• [SUPPLIED RECORDS]
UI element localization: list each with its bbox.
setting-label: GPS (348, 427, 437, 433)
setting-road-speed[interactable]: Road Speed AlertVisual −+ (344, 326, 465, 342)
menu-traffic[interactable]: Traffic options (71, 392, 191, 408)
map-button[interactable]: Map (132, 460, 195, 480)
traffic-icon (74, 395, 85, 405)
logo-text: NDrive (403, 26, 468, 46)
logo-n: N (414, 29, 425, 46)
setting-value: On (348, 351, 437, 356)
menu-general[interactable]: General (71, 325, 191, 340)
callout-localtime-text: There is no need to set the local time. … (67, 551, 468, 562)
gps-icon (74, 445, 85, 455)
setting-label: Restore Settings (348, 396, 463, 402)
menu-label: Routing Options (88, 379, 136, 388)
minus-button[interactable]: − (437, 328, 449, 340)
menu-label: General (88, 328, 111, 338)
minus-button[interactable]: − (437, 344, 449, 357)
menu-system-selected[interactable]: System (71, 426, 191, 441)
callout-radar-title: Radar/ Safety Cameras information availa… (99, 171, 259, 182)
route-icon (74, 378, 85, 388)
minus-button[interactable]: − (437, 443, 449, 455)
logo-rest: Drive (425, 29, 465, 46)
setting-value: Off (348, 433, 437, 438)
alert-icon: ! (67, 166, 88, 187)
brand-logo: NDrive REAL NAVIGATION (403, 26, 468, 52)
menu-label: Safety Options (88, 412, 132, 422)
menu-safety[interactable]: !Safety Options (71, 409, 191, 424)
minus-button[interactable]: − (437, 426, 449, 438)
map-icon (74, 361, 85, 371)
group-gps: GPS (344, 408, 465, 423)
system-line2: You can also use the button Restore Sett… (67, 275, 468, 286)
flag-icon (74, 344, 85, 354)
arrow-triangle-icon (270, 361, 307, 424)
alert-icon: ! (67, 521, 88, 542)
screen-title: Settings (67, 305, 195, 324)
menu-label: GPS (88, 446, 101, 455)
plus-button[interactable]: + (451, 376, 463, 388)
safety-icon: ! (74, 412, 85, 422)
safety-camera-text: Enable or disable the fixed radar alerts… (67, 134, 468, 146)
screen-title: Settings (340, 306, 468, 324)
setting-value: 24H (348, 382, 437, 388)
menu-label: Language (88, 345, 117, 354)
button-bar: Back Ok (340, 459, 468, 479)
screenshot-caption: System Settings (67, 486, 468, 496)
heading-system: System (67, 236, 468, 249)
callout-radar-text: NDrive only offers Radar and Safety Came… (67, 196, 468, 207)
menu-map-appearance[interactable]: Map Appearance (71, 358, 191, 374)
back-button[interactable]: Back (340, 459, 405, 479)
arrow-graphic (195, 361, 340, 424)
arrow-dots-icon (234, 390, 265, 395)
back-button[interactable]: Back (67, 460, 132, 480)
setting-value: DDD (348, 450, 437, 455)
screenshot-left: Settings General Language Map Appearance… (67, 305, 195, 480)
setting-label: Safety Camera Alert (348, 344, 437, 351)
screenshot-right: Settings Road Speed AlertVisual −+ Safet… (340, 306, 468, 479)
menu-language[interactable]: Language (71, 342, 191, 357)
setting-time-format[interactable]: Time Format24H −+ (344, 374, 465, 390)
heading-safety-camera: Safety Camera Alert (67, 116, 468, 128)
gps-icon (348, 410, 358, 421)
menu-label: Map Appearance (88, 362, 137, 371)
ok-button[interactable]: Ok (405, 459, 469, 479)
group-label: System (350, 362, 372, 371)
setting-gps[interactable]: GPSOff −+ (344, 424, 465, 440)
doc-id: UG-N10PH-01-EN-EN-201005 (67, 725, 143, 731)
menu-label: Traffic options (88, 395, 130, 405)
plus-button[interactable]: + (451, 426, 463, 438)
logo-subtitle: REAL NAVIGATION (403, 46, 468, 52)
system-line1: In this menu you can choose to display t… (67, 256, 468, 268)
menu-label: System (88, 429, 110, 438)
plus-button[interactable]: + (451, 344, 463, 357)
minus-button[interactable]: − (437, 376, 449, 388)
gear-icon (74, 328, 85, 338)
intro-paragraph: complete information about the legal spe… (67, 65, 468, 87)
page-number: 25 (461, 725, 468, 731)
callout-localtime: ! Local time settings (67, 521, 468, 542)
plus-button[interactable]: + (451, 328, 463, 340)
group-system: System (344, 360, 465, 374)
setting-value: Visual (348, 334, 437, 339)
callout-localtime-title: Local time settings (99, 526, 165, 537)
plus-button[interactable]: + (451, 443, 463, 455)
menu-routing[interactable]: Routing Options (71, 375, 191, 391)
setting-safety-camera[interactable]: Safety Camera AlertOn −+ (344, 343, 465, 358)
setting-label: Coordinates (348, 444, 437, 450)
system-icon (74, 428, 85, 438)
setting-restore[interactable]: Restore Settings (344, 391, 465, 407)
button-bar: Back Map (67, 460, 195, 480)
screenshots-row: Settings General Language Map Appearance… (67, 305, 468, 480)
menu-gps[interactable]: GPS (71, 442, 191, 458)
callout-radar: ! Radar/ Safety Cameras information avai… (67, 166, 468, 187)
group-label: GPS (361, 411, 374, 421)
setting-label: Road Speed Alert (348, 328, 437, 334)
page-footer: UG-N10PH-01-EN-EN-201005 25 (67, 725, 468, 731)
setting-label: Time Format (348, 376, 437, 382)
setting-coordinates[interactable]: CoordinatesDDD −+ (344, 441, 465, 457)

• [WORK TO BE COMPLETED] Copy out the full listing, exactly as it stands.

• [ANSWER TO THIS EXERCISE]
UI element localization: list each with its bbox.
setting-label: GPS (348, 427, 437, 433)
setting-road-speed[interactable]: Road Speed AlertVisual −+ (344, 326, 465, 342)
menu-traffic[interactable]: Traffic options (71, 392, 191, 408)
map-button[interactable]: Map (132, 460, 195, 480)
traffic-icon (74, 395, 85, 405)
logo-text: NDrive (403, 26, 468, 46)
logo-n: N (414, 29, 425, 46)
setting-value: On (348, 351, 437, 356)
menu-general[interactable]: General (71, 325, 191, 340)
callout-localtime-text: There is no need to set the local time. … (67, 551, 468, 562)
gps-icon (74, 445, 85, 455)
setting-label: Restore Settings (348, 396, 463, 402)
menu-label: Routing Options (88, 379, 136, 388)
minus-button[interactable]: − (437, 328, 449, 340)
menu-label: General (88, 328, 111, 338)
minus-button[interactable]: − (437, 344, 449, 357)
menu-system-selected[interactable]: System (71, 426, 191, 441)
callout-radar-title: Radar/ Safety Cameras information availa… (99, 171, 259, 182)
route-icon (74, 378, 85, 388)
minus-button[interactable]: − (437, 443, 449, 455)
logo-rest: Drive (425, 29, 465, 46)
setting-value: Off (348, 433, 437, 438)
alert-icon: ! (67, 166, 88, 187)
brand-logo: NDrive REAL NAVIGATION (403, 26, 468, 52)
menu-label: Safety Options (88, 412, 132, 422)
menu-safety[interactable]: !Safety Options (71, 409, 191, 424)
minus-button[interactable]: − (437, 426, 449, 438)
map-icon (74, 361, 85, 371)
group-gps: GPS (344, 408, 465, 423)
system-line2: You can also use the button Restore Sett… (67, 275, 468, 286)
flag-icon (74, 344, 85, 354)
arrow-triangle-icon (270, 361, 307, 424)
alert-icon: ! (67, 521, 88, 542)
screen-title: Settings (67, 305, 195, 324)
menu-label: GPS (88, 446, 101, 455)
plus-button[interactable]: + (451, 376, 463, 388)
safety-icon: ! (74, 412, 85, 422)
safety-camera-text: Enable or disable the fixed radar alerts… (67, 134, 468, 146)
screen-title: Settings (340, 306, 468, 324)
setting-value: 24H (348, 382, 437, 388)
menu-label: Language (88, 345, 117, 354)
button-bar: Back Ok (340, 459, 468, 479)
screenshot-caption: System Settings (67, 486, 468, 496)
heading-system: System (67, 236, 468, 249)
callout-radar-text: NDrive only offers Radar and Safety Came… (67, 196, 468, 207)
menu-map-appearance[interactable]: Map Appearance (71, 358, 191, 374)
back-button[interactable]: Back (340, 459, 405, 479)
arrow-graphic (195, 361, 340, 424)
arrow-dots-icon (234, 390, 265, 395)
back-button[interactable]: Back (67, 460, 132, 480)
setting-value: DDD (348, 450, 437, 455)
screenshot-left: Settings General Language Map Appearance… (67, 305, 195, 480)
setting-label: Safety Camera Alert (348, 344, 437, 351)
screenshot-right: Settings Road Speed AlertVisual −+ Safet… (340, 306, 468, 479)
menu-language[interactable]: Language (71, 342, 191, 357)
setting-time-format[interactable]: Time Format24H −+ (344, 374, 465, 390)
heading-safety-camera: Safety Camera Alert (67, 116, 468, 128)
gps-icon (348, 410, 358, 421)
menu-label: Map Appearance (88, 362, 137, 371)
ok-button[interactable]: Ok (405, 459, 469, 479)
group-label: System (350, 362, 372, 371)
setting-gps[interactable]: GPSOff −+ (344, 424, 465, 440)
doc-id: UG-N10PH-01-EN-EN-201005 (67, 725, 143, 731)
menu-label: Traffic options (88, 395, 130, 405)
plus-button[interactable]: + (451, 426, 463, 438)
logo-subtitle: REAL NAVIGATION (403, 46, 468, 52)
system-line1: In this menu you can choose to display t… (67, 256, 468, 268)
menu-label: System (88, 429, 110, 438)
plus-button[interactable]: + (451, 344, 463, 357)
minus-button[interactable]: − (437, 376, 449, 388)
gear-icon (74, 328, 85, 338)
intro-paragraph: complete information about the legal spe… (67, 65, 468, 87)
page-number: 25 (461, 725, 468, 731)
callout-localtime: ! Local time settings (67, 521, 468, 542)
plus-button[interactable]: + (451, 328, 463, 340)
group-system: System (344, 360, 465, 374)
setting-value: Visual (348, 334, 437, 339)
callout-localtime-title: Local time settings (99, 526, 165, 537)
plus-button[interactable]: + (451, 443, 463, 455)
menu-routing[interactable]: Routing Options (71, 375, 191, 391)
setting-safety-camera[interactable]: Safety Camera AlertOn −+ (344, 343, 465, 358)
setting-label: Coordinates (348, 444, 437, 450)
system-icon (74, 428, 85, 438)
setting-restore[interactable]: Restore Settings (344, 391, 465, 407)
button-bar: Back Map (67, 460, 195, 480)
screenshots-row: Settings General Language Map Appearance… (67, 305, 468, 480)
menu-gps[interactable]: GPS (71, 442, 191, 458)
callout-radar: ! Radar/ Safety Cameras information avai… (67, 166, 468, 187)
group-label: GPS (361, 411, 374, 421)
setting-label: Road Speed Alert (348, 328, 437, 334)
page-footer: UG-N10PH-01-EN-EN-201005 25 (67, 725, 468, 731)
setting-label: Time Format (348, 376, 437, 382)
setting-coordinates[interactable]: CoordinatesDDD −+ (344, 441, 465, 457)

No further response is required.